EXERCISE PROMPT – Work through the data below line by line and say how many lines hold "Benutzername"; give only the number.
[RECORDS PROVIDED]
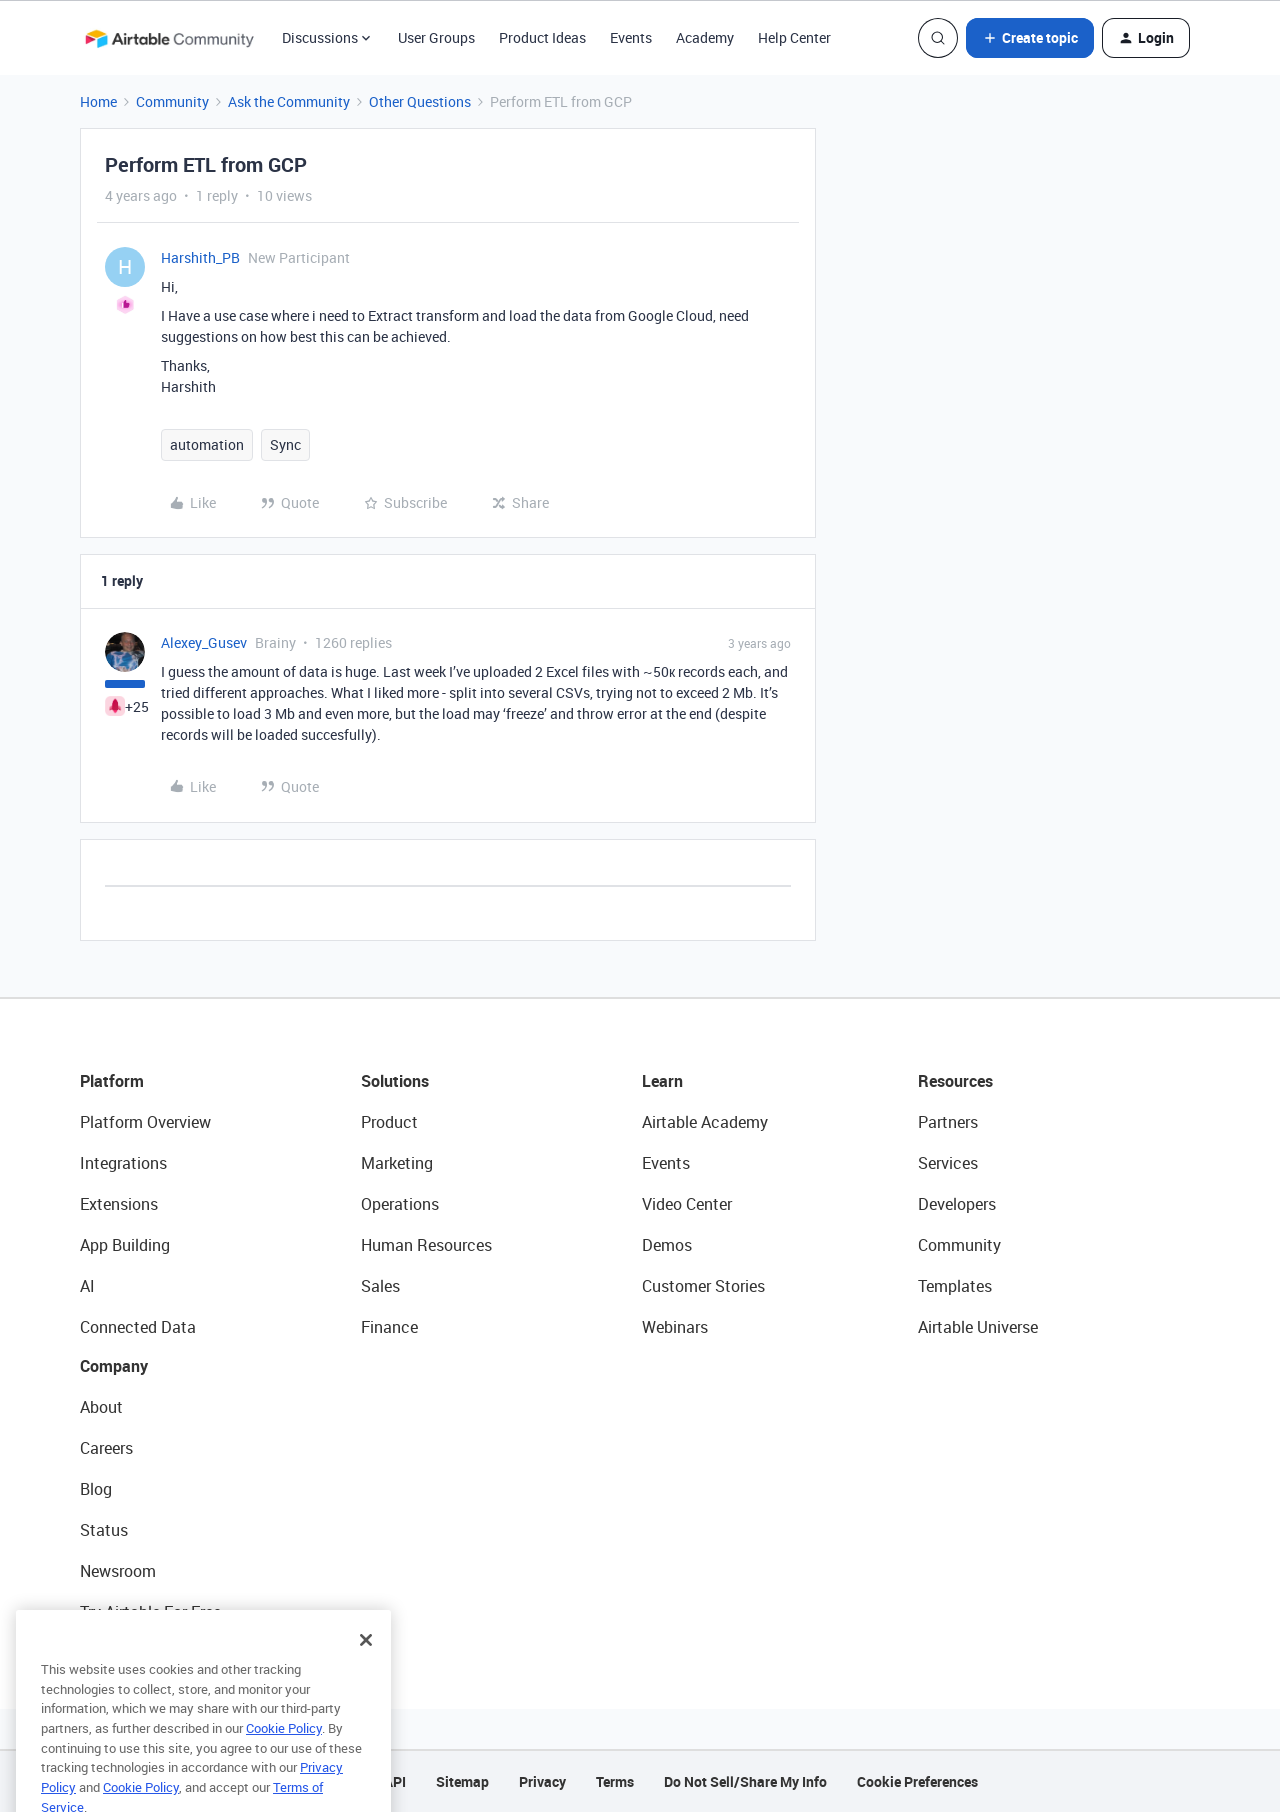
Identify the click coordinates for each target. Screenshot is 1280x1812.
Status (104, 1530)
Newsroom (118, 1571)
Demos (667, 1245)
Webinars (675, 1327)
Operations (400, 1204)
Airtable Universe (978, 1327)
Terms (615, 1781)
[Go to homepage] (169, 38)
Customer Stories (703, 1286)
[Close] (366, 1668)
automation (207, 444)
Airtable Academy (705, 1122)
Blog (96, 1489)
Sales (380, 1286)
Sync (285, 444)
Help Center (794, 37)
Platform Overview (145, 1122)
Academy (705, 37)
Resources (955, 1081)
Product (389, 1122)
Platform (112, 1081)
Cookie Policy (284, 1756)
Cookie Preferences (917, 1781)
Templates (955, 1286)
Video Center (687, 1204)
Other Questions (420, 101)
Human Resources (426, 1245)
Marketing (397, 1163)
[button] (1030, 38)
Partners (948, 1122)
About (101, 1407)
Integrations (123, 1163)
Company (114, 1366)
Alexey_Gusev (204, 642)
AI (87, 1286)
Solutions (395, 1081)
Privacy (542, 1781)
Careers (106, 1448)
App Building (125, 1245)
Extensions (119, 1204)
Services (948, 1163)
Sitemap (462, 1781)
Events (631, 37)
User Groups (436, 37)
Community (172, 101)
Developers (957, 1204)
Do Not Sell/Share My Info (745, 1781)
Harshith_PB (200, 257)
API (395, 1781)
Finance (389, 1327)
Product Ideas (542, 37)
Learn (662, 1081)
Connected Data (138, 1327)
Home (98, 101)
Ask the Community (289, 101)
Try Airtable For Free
[/RECORDS PROVIDED]
[RECORDS PROVIDED]
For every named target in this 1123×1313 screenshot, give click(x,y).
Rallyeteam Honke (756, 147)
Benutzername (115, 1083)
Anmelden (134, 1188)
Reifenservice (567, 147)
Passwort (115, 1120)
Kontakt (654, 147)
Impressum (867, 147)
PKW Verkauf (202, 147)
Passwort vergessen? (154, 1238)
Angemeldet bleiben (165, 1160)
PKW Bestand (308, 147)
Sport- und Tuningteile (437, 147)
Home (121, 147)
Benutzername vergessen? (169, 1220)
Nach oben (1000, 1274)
[/RECORDS PROVIDED]
EXERCISE RESULT – 2